Amaury Guichon (born 15 March 1991) is a French-Swiss pastry chef. He is known for his pastry designs and chocolate sculptures.

Early life and training
Guichon was born to a Swiss mother and a French father and grew up on the Haute-Savoie–Romandy border near Geneva. He has an older brother. In 2005 at the age of 14, he began his culinary training at the École Hôtelière Savoie Leman in Thonon-les-Bains and participating in local competitions. He perfected his pastry-making skills working at the Wolfisberg bakery in Geneva.

He took up an apprenticeship at the Maison Lenôtre in Paris. In 2010, he was awarded the title of Best Apprentice in France, by the council of the MOF association.

Career
After completing his training, Guichon was hired to run the Lenôtre boutique and school back in Cannes. He later returned to Paris to work as an executive pastry chef at the Hugo & Victor patisserie and chocolate shop; he reached the level of executive chef by the age of 21.

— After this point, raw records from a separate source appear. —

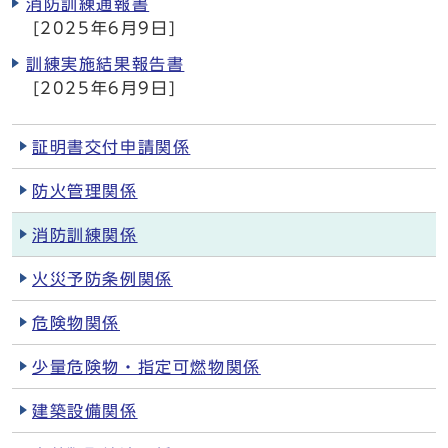
消防訓練通報書
[2025年6月9日]
訓練実施結果報告書
[2025年6月9日]
証明書交付申請関係
防火管理関係
消防訓練関係
火災予防条例関係
危険物関係
少量危険物・指定可燃物関係
建築設備関係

Guichon was a contestant on the France 2 reality cooking series Who will be the next great pastry chef? () in 2013. Guichon placed third in the competition.

Guichon moved to the United States in 2014 upon receiving an invitation from Jean-Philippe Maury to work at the Las Vegas branch of his Patisserie, with shops in the Aria Resort and Casino and Bellagio. He worked as a private consultant and conducted masterclasses, leading Guichon to eventually co-found the Pastry Academy with Belgian chef Michel Ernots in the city of Las Vegas in 2019.

In 2016, Guichon began to post his desserts and chocolate creations on social media. He has gained over 19 million followers on TikTok and 11 million on Instagram.

Guichon's debut dessert cooking book The Art of Flavor was published on 13 December 2018.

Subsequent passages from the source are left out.